How do I create a user in Sonar? POST /v1/users with a reference_id (your internal user ID) and optionally a timezone (IANA format, used for score computation windows). Sonar returns a user object with an id you'll use for all subsequent API calls. See the Quickstart for code examples.

How do I test without a real wearable device? Use the sandbox environment. Every user created with a sandbox API key (sk_sandbox_...) is automatically seeded with 7 days of realistic wearable data and pre-computed health scores — no device connection required. This lets you build and test your integration end-to-end before going live.

What's the difference between sandbox and production? Sandbox uses sk_sandbox_ API keys, auto-seeds test data, and is free. Production uses sk_live_ API keys, connects to real devices, and is billed. The API surface is identical — code that works in sandbox works in production with no changes. See the Quickstart to get started with sandbox.

Where is health data stored? All health data is stored in AWS infrastructure in encrypted storage. Data is encrypted at rest (AES-256) and in transit (TLS 1.2+).

How is user data isolated? Every data operation is scoped by a unique user identifier. There is no cross-user data access at any layer — database queries, S3 storage paths, and API responses are all isolated per user.

Can users delete their data? Yes. The device teardown API removes all stored health data for a user's device, including raw files and consolidated data. Full user deletion removes all data across all connected devices. See User Model — Deleting a User.

Is Sonar HIPAA compliant? Contact your account representative for details on HIPAA compliance, BAA availability, and other regulatory requirements for your use case.

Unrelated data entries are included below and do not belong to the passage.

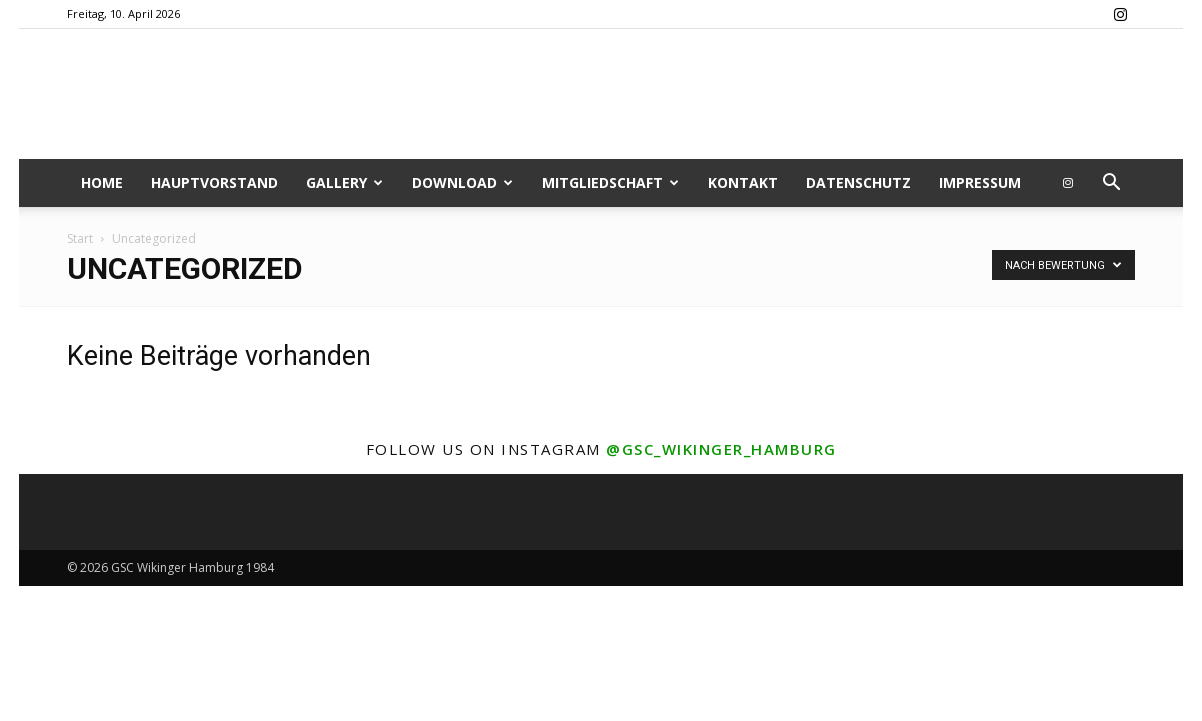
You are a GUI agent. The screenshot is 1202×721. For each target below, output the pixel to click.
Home (102, 182)
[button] (1111, 184)
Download (462, 182)
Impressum (980, 182)
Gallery (344, 182)
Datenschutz (858, 182)
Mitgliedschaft (610, 182)
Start (80, 238)
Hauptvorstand (214, 182)
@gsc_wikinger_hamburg (721, 449)
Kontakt (743, 182)
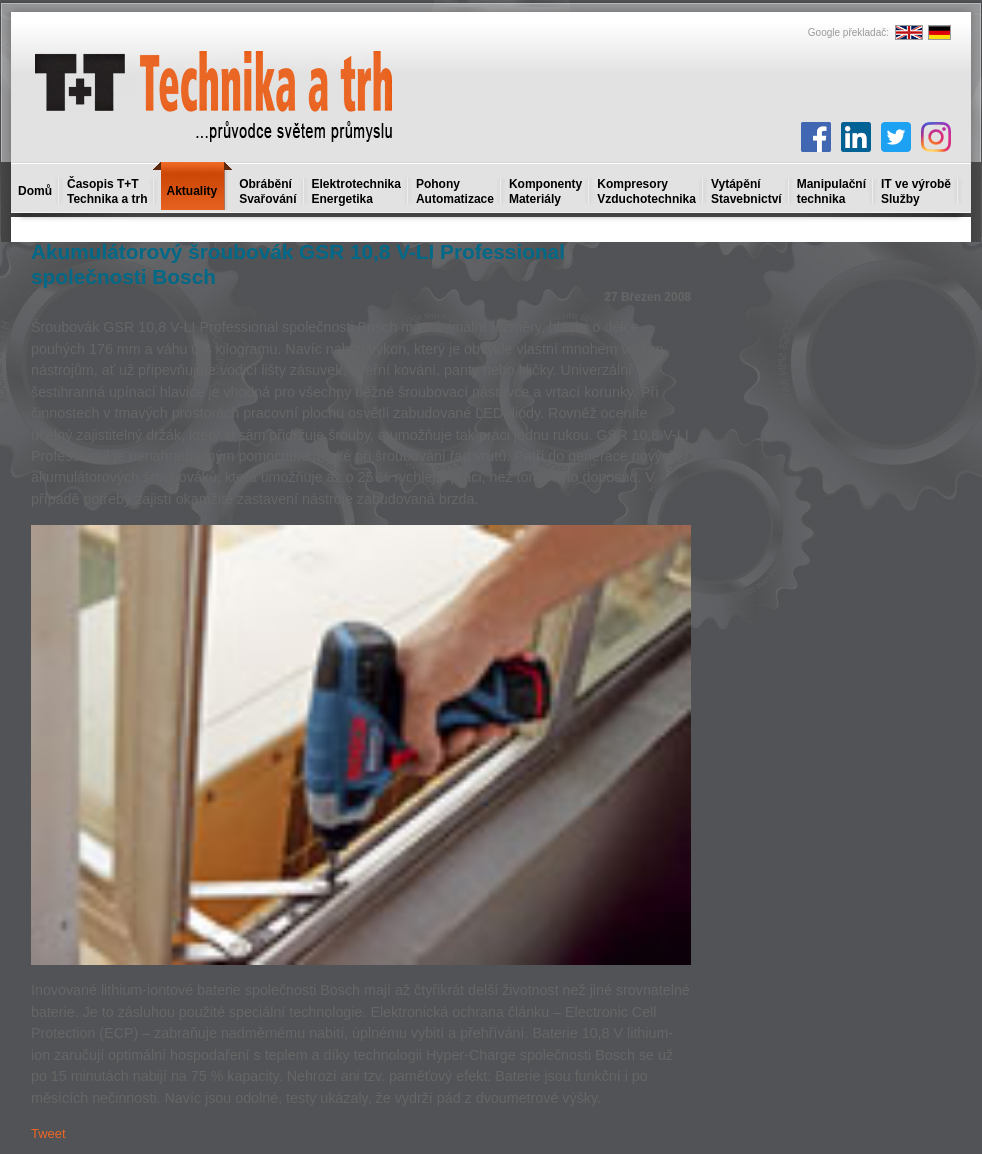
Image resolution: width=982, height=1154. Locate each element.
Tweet (48, 1133)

What are the API rate limits? 100 requests per second per API key, with bursts up to 200 for short spikes. If you exceed the limit, the API returns 429 Too Many Requests with a Retry-After header. For high-volume use cases, use webhooks to react to changes instead of polling per-user endpoints. See API Conventions for full details.

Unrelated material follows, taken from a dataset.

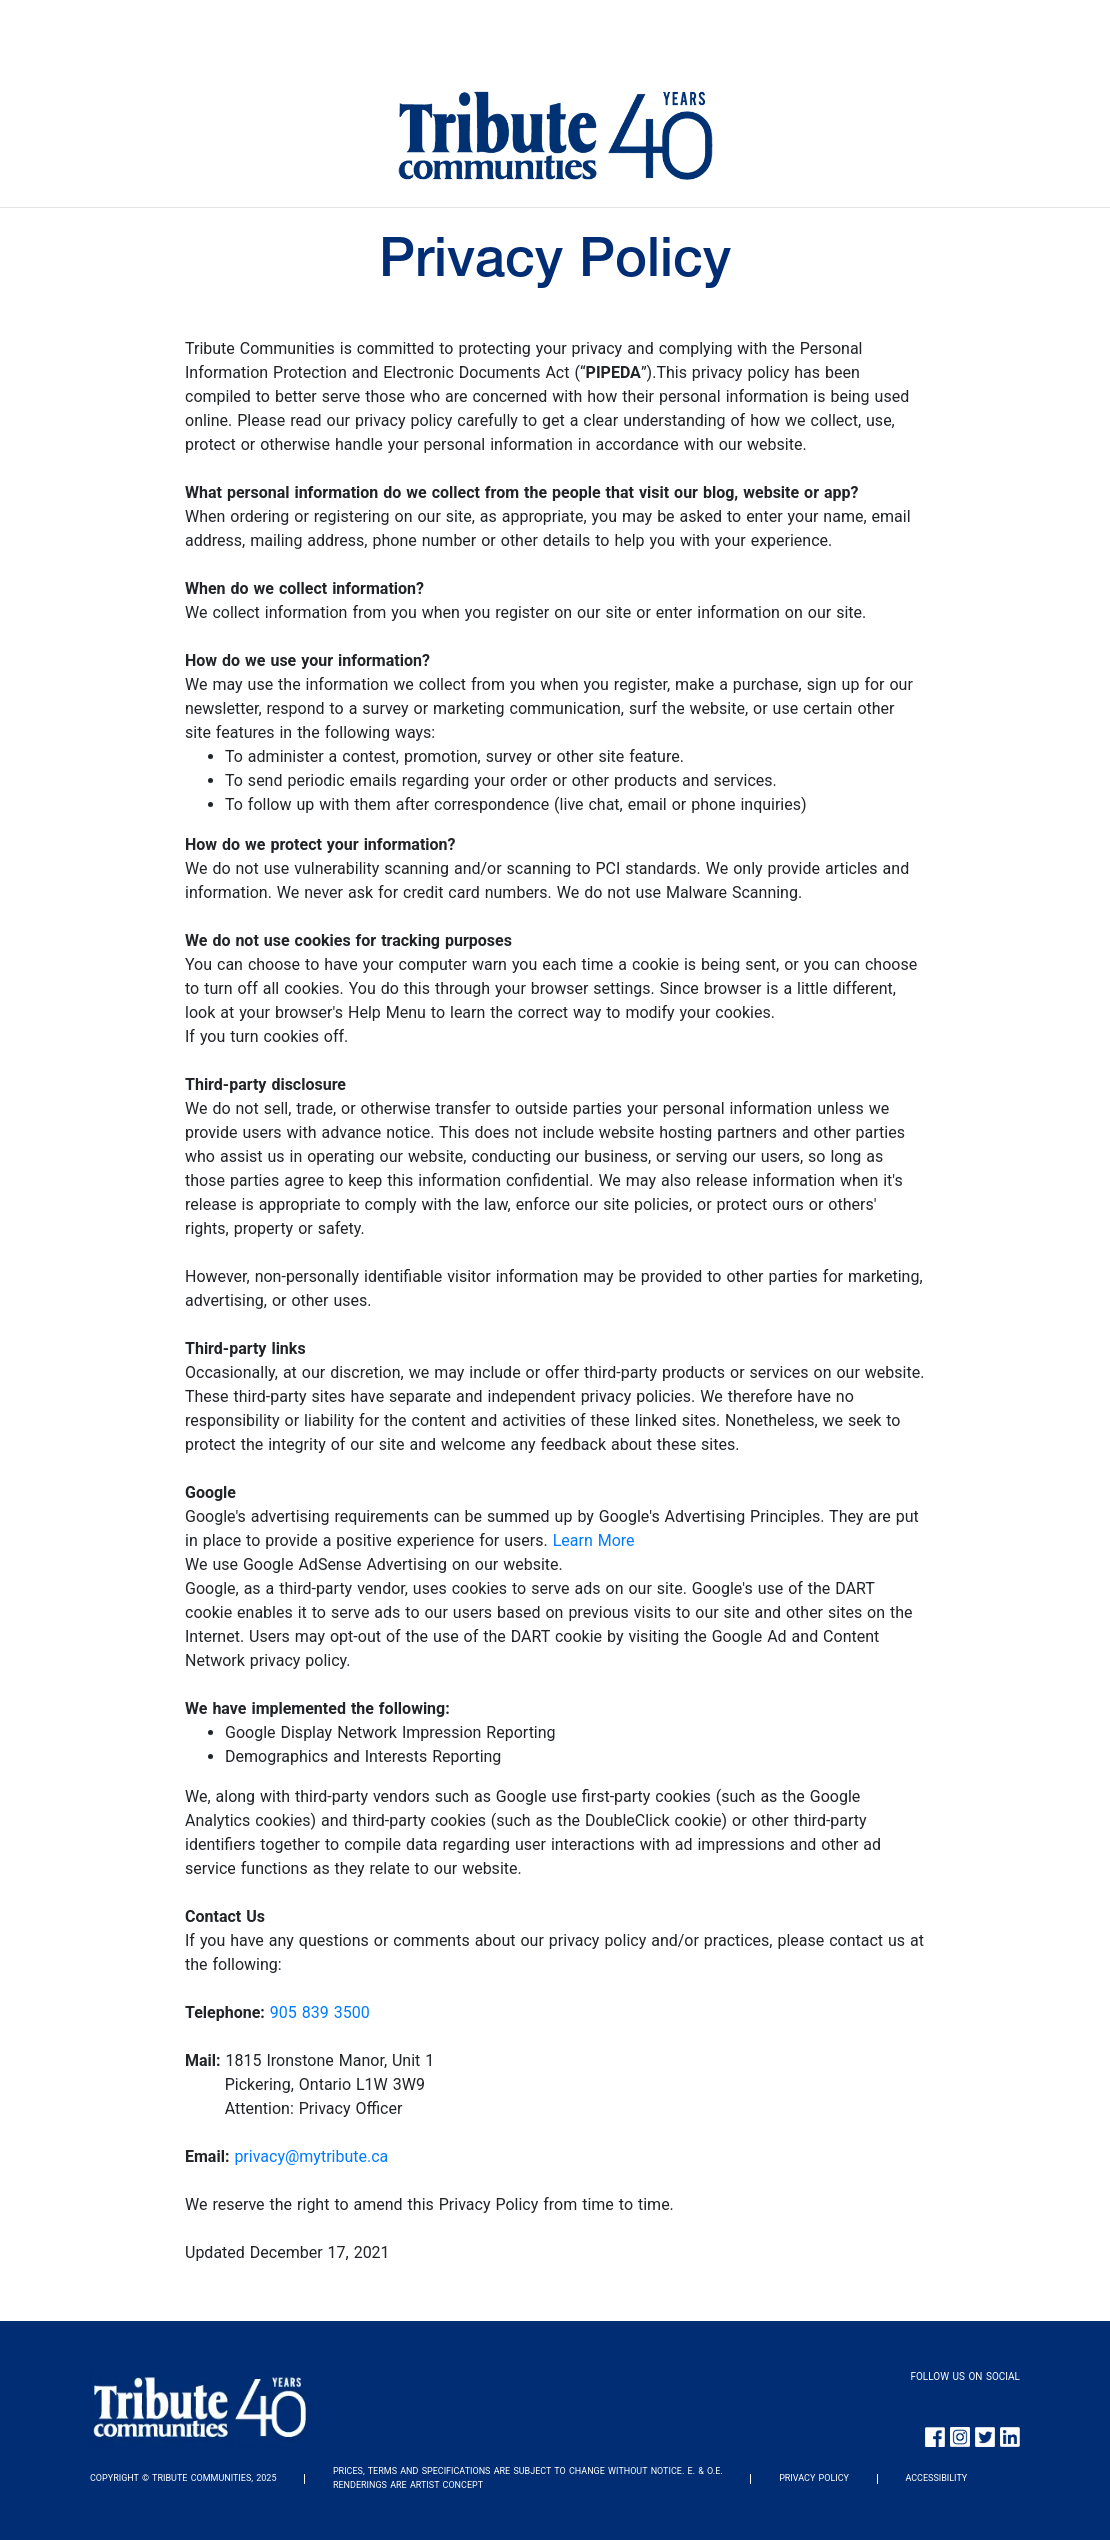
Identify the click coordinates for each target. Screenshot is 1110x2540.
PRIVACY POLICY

Are API requests idempotent? All GET requests are safe to retry. POST requests to create resources (users, webhooks) are not idempotent — calling them twice creates two resources. Use reference_id on user creation to detect duplicates in your system. Token generation endpoints are idempotent in the sense that calling them twice issues two valid tokens, which is harmless.

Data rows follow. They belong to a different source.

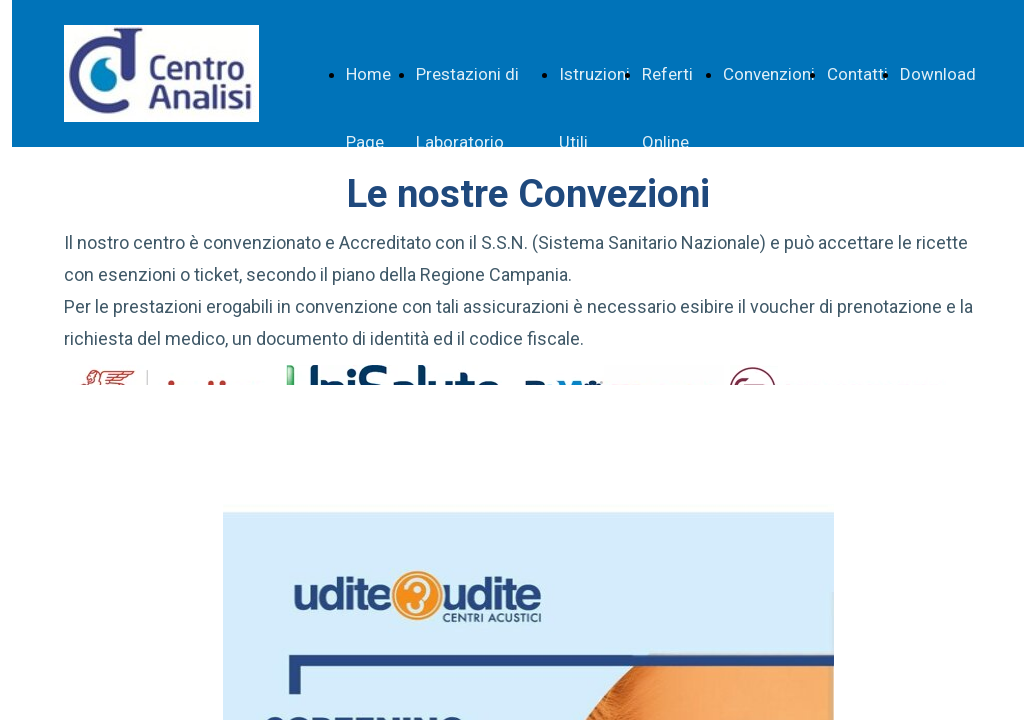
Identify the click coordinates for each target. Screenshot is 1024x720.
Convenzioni (769, 74)
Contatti (857, 74)
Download (938, 74)
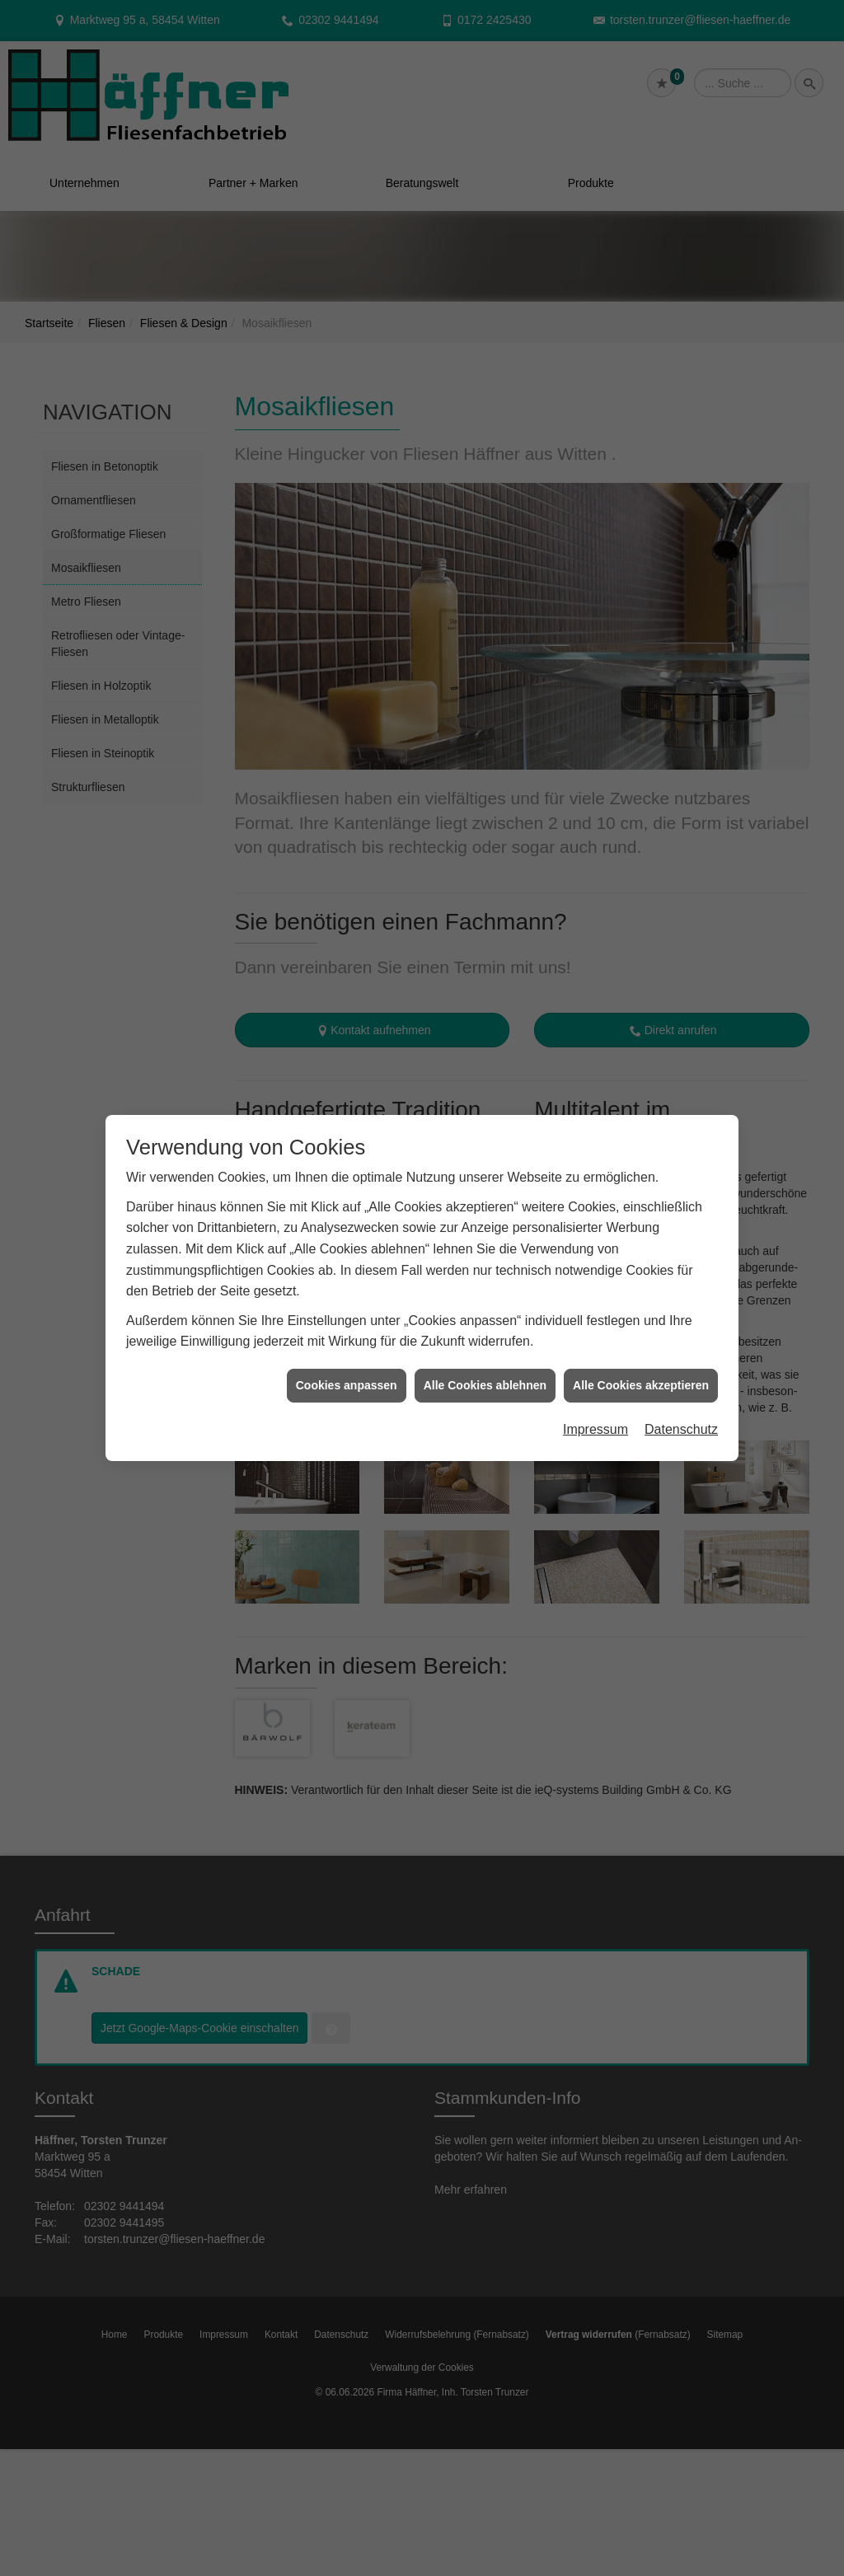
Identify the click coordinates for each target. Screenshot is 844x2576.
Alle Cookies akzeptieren (641, 1381)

How should I handle retries? Use exponential backoff with jitter. Start at 1 second, double on each retry, cap at 30 seconds, and add random jitter. Always respect the Retry-After header on 429 responses. For 500 errors, retry up to 3 times — if it persists, the issue is on Sonar's side.

Which platforms are supported? iOS (Swift), Android (Kotlin), and React Native (with separate modules for Apple Health and Android/Health Connect). See the SDK Overview for all available packages.

Do I need the Mobile SDK? Only if you want to collect data from on-device health stores (Apple Health, Health Connect, Samsung Health). If your users only connect cloud-based wearables, the REST API alone is sufficient.

Does Sonar work with Expo? Yes. The React Native packages include Expo config plugins. Add @sonar-health/react-native-apple-health and/or @sonar-health/react-native-android to your app.json plugins array, and the native configuration (capabilities, permissions, manifest entries) is handled automatically. See React Native SDK for the full Expo setup.

How does the SDK handle background sync? The SDK registers for background delivery with the OS health store. On iOS, HealthKit wakes your app when new data is available. On Android, the SDK uses WorkManager to schedule periodic syncs with Health Connect. Data is pushed to Sonar's servers automatically — no polling required from your app.

What permissions does the SDK request? The SDK requests read-only access to health data categories. You configure which categories to request in the SDK initialization. Users see a standard OS permission dialog (Apple Health or Health Connect) and can grant or deny individual data types.